Um advogado de São Paulo pediu que a Justiça Federal casse todos os benefícios e remunerações que o deputado Eduardo Cunha (PMDB-RJ) foi autorizado a receber pela Câmara dos Deputados enquanto estiver afastado do cargo.

Em ação popular ajuizada nesta segunda-feira (16/5), Ricardo Amin Abrahão Nacle afirma que Cunha continuar com os benefícios do mandato é “ferir, de morte, a ideia mais remota que se possa fazer sobre o vetor da moralidade administrativa”.

O pedido é para que a Justiça Federal em São Paulo invalide o ato da Mesa Diretora que assegurou a Eduardo Cunha o recebimento das verbas e dos benefícios enquanto estiver afastado do mandato.

O deputado foi afastado do mandato por decisão do Supremo Tribunal Federal. Presidente da Câmara, Cunha é réu numa ação penal por corrupção e lavagem de dinheiro e investigado em ao menos cinco inquéritos da operação “lava jato”. O Supremo, então, entendeu que, como ele estaria na linha sucessória da Presidência da República e o impeachment era iminente, ele não poderia continuar no cargo.

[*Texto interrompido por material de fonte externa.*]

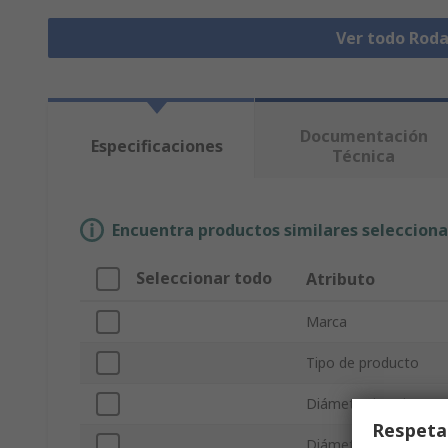
Ver todo Rod
Documentación
Especificaciones
Técnica
Encuentra productos similares selecciona
Seleccionar todo
Atributo
Marca
Tipo de producto
Diámetro interior
Respeta
Diámetro exterior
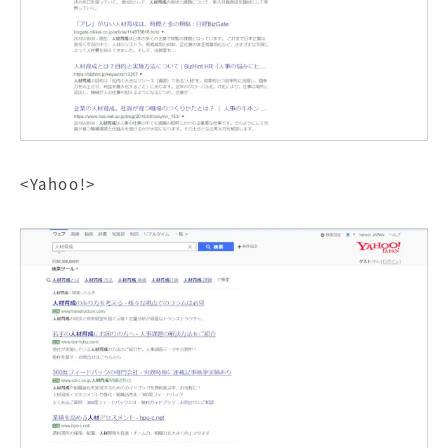
<Yahoo!>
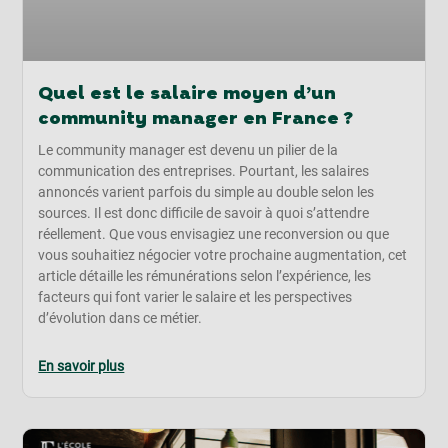
Quel est le salaire moyen d’un
community manager en France ?
Le community manager est devenu un pilier de la
communication des entreprises. Pourtant, les salaires
annoncés varient parfois du simple au double selon les
sources. Il est donc difficile de savoir à quoi s’attendre
réellement. Que vous envisagiez une reconversion ou que
vous souhaitiez négocier votre prochaine augmentation, cet
article détaille les rémunérations selon l’expérience, les
facteurs qui font varier le salaire et les perspectives
d’évolution dans ce métier.
En savoir plus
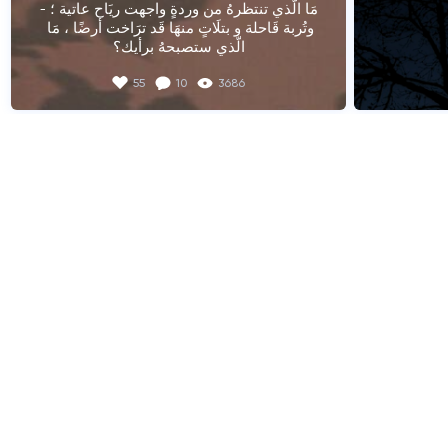
-مَا الّذي تنتظرهُ من وردةٍ واجهت ريَاح عاتية ؛ 
وتُربة قَاحلة و بتلَاتٍ منهَا قَد ترَاخت أرضًا ، مَا 
الّذي ستصبحهُ برأيك؟
55
10
3686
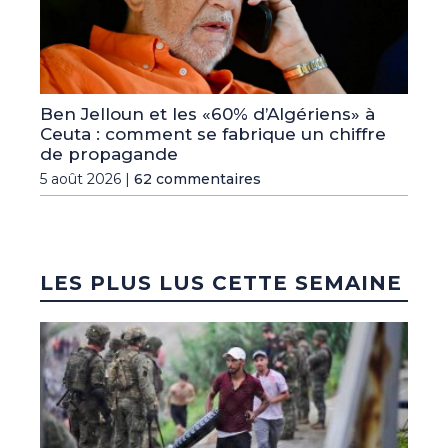
Ben Jelloun et les «60% d’Algériens» à
Ceuta : comment se fabrique un chiffre
de propagande
5 août 2026 |
62 commentaires
LES PLUS LUS CETTE SEMAINE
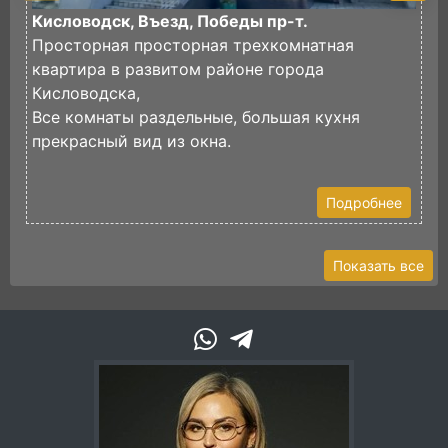
Кисловодск, Въезд, Победы пр-т.
К
Просторная просторная трехкомнатная
П
квартира в развитом районе города
х
Кисловодска,
Ч
Все комнаты раздельные, большая кухня
з
прекрасный вид из окна.
В
Подробнее
Показать все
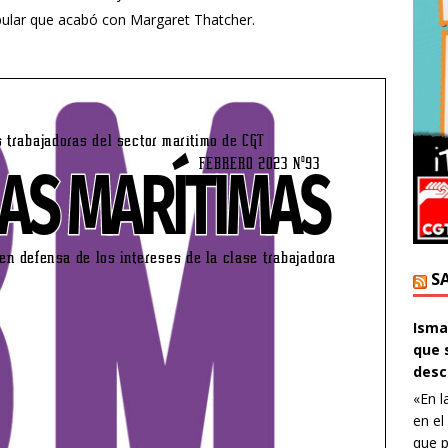
pular que acabó con Margaret Thatcher.
S
Ismae
que 
desc
«En l
en el
que p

A decisão, no entanto, não foi de cassá-lo, mas de afastá-lo do exercício do mandato. Por isso, a Mesa Diretora da Câmara, na sexta-feira (13/5), decidiu que ele poderá manter o salário, a residência oficial em Brasília, assessores, segurança, passagens aéreas, carro oficial, “equipe a serviço do gabinete na Câmara” e plano de saúde.

Para Ricardo Nacle, autor da ação popular, a Mesa Diretora “afrontou, desavergonhadamente, a moralidade administrativa”. Ele reconhece que Cunha ainda não foi condenado por nada, apenas teve uma denúncia aberta pelo Supremo. Mas, para ele, “o princípio da presunção da inocência não pode ser levado a dimensões que conduzam ao absurdo jurídico”.

Segundo o advogado, o artigo 147 da Lei 8.112/1990 permite que o servidor afastado por medida cautelar, como é o caso de Cunha, pode manter a remuneração, o que é repetido pelo parágrafo único do artigo 20 da Lei 8.429/1992. A jurisprudência do Superior Tribunal de Justiça também diz a mesma coisa, e em nome do princípio da presunção de inocência.